▼
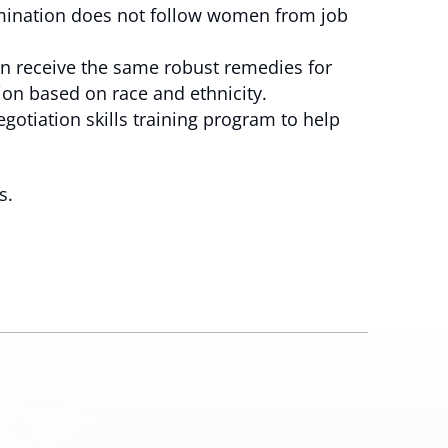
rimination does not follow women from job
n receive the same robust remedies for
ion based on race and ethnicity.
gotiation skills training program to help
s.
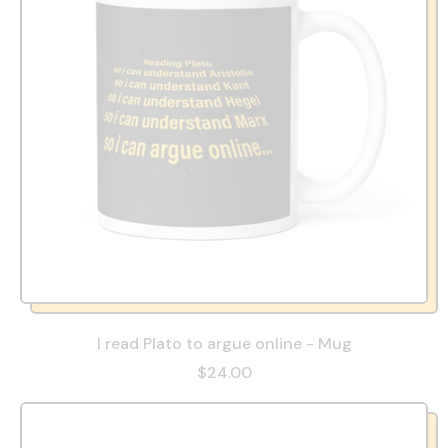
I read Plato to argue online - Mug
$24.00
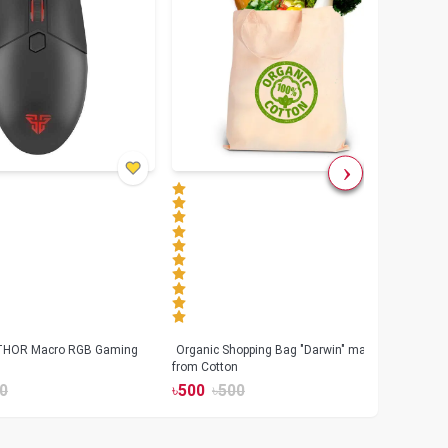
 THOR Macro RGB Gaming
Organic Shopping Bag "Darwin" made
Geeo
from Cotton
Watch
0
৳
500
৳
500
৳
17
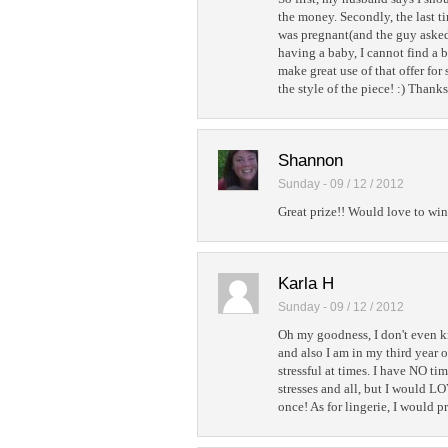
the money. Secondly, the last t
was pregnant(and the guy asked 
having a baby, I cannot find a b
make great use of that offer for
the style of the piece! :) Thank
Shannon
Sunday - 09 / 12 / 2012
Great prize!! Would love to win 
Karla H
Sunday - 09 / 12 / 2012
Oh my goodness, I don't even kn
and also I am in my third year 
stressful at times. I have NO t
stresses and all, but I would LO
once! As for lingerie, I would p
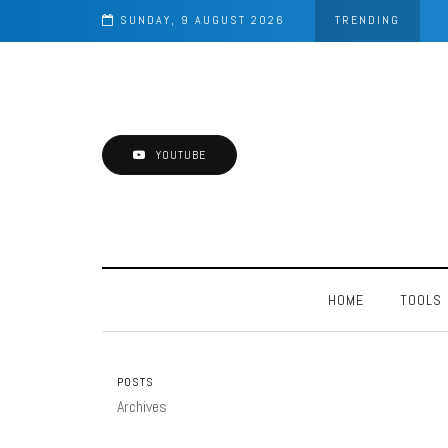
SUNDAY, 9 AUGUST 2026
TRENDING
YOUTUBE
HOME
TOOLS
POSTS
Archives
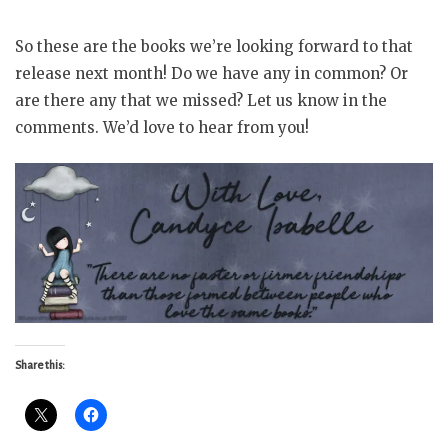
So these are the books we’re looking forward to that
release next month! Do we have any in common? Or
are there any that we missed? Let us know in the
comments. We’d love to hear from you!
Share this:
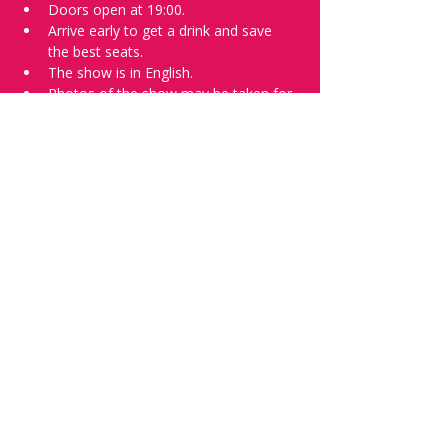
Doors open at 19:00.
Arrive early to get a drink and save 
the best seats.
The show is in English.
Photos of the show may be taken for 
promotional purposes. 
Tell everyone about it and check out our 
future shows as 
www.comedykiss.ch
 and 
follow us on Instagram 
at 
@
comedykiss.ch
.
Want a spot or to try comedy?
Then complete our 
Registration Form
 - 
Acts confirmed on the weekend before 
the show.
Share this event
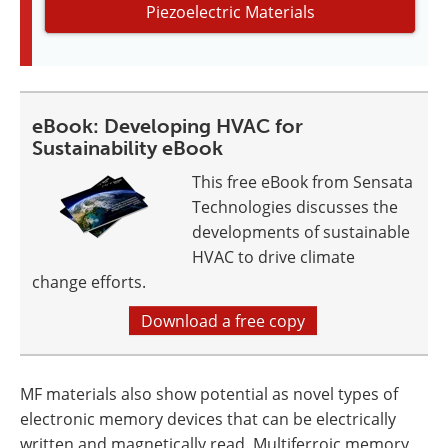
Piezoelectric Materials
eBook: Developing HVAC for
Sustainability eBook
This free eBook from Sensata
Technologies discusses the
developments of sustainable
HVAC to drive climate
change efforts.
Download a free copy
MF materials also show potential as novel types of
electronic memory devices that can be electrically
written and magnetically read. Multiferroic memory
▲
▼
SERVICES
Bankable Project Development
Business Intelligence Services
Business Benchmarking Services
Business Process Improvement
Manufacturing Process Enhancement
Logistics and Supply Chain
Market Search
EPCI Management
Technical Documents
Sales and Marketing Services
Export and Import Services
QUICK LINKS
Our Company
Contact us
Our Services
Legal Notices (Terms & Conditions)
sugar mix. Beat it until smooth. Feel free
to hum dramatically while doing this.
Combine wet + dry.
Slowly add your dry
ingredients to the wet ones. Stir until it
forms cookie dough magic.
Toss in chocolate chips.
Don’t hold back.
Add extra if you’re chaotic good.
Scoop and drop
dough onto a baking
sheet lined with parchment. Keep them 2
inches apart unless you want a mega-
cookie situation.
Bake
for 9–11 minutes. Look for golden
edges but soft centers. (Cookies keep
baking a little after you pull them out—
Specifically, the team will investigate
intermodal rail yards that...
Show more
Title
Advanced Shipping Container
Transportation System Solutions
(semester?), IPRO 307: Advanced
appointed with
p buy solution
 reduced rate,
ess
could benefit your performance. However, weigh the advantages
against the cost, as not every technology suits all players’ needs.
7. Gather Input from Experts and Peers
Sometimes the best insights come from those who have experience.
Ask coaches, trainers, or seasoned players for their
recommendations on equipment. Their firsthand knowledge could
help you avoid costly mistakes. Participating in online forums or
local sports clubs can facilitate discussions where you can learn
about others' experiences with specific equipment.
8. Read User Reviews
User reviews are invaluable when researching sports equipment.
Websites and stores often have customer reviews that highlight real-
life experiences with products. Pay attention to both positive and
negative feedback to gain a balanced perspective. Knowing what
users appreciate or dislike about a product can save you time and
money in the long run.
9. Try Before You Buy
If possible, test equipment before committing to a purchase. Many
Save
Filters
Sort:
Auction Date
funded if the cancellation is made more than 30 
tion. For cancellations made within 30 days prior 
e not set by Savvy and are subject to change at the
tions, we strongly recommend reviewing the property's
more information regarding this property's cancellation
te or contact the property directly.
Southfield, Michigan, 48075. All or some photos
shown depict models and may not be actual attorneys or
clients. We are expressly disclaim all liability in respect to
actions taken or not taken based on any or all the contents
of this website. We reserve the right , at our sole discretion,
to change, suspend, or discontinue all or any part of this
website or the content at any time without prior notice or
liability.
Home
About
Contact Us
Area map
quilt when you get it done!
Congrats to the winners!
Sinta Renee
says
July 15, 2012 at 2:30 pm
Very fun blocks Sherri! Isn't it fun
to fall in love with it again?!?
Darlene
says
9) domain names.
▲
■ EXERCISE DESCRIPTION ■
The output should be exactly the lines above from the line containing "MF materials also" to the line containing "written and magnetically", inclusive, with no other lines.

■ RESPONSE TO THIS TASK ■
MF materials also show potential as novel types of
electronic memory devices that can be electrically
written and magnetically read. Multiferroic memory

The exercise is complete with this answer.